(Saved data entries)
——————————

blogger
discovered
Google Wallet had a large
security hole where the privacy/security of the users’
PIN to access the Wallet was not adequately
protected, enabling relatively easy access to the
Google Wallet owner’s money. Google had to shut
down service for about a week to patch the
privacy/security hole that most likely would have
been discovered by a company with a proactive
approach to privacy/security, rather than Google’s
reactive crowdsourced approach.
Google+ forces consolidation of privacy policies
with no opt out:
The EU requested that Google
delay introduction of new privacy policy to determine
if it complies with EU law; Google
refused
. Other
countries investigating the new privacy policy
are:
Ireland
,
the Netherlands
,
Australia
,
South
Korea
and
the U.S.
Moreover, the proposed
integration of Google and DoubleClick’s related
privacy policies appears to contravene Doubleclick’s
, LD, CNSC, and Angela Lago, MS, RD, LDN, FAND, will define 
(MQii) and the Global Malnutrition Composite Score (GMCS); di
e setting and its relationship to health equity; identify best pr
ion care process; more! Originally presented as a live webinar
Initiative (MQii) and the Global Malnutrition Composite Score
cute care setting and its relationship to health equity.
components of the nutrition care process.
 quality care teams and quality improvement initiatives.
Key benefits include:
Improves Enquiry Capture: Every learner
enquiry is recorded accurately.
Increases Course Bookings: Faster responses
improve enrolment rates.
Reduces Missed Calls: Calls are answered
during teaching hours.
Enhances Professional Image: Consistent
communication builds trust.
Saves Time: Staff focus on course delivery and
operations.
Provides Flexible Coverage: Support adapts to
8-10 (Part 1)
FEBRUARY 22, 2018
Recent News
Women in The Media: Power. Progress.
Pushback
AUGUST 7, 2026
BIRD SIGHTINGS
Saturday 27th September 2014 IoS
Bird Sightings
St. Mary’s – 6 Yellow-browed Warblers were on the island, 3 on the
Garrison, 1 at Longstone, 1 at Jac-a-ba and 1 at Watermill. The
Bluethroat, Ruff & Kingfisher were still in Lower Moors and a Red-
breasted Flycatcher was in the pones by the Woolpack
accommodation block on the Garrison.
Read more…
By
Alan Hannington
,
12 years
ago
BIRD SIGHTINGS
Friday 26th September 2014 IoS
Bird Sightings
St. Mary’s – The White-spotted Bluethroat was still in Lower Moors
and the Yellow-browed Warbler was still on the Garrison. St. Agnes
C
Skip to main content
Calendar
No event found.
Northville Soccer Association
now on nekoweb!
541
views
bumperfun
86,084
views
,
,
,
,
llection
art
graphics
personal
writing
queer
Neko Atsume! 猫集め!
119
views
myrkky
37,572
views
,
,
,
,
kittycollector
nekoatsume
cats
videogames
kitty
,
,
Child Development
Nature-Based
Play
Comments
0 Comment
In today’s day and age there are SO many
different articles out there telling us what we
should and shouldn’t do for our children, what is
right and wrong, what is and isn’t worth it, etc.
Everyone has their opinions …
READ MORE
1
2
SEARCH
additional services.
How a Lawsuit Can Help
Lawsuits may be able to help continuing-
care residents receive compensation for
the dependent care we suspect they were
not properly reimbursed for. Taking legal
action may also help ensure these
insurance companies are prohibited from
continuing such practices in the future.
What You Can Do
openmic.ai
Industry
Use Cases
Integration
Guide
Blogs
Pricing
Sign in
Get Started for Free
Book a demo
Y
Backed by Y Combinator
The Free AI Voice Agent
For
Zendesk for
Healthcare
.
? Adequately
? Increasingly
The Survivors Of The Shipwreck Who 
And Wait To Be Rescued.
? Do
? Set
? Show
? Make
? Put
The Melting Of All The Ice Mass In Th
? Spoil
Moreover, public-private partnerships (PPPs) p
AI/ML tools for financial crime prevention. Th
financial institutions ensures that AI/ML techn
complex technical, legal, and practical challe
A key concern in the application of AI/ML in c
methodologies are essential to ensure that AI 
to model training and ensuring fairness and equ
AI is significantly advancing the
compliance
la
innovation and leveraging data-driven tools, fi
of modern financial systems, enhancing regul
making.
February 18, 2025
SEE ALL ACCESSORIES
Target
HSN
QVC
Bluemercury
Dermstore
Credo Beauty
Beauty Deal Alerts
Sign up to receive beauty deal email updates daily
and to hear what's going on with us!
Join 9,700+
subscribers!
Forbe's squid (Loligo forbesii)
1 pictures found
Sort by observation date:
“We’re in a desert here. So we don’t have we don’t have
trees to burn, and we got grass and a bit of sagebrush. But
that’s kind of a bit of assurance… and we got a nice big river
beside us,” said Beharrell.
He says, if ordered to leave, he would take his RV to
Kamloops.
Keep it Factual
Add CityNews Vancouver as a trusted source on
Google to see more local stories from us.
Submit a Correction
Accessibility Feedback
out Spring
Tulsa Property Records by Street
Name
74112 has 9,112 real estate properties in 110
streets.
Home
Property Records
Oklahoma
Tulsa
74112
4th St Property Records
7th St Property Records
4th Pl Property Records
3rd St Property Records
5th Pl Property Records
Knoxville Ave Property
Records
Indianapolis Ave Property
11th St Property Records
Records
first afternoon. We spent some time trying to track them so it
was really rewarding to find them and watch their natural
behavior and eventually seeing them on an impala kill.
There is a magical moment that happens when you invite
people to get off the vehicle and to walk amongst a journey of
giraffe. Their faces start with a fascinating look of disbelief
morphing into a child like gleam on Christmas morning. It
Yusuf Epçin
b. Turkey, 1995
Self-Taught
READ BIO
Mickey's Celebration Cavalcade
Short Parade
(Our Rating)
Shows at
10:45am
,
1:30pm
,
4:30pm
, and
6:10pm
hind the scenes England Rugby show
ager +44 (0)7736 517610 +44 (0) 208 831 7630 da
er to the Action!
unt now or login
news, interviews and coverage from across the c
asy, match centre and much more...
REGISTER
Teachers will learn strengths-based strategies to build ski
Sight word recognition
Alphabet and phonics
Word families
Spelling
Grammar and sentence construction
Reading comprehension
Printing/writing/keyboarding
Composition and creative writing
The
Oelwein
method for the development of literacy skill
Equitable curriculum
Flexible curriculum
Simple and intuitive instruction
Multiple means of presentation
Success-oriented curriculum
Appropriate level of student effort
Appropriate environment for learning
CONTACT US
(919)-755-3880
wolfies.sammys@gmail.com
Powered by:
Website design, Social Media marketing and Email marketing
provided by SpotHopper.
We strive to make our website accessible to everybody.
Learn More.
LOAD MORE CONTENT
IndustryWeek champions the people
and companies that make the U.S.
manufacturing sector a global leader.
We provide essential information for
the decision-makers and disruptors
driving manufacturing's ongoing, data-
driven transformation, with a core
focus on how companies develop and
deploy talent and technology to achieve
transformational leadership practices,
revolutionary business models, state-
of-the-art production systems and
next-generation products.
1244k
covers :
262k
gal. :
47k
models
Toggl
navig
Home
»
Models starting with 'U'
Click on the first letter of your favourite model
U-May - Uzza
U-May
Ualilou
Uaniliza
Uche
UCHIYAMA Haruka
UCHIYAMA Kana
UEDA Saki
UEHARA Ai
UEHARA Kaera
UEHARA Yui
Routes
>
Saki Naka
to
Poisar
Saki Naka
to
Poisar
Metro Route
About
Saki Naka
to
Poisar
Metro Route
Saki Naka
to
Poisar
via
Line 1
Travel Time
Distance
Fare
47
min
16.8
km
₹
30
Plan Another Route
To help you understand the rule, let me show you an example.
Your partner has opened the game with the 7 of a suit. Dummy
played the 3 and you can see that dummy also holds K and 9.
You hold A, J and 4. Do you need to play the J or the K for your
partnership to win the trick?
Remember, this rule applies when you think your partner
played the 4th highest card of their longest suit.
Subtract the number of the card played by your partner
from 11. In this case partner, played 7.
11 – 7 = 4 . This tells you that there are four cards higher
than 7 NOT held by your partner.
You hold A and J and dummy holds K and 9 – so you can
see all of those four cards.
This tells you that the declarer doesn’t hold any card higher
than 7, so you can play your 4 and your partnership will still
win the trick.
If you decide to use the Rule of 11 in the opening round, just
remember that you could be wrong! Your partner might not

——————————

▶ **Problem details**
Copy every line above that holds the word "first".

▶ **Answer box**
first afternoon. We spent some time trying to track them so it
Click on the first letter of your favourite model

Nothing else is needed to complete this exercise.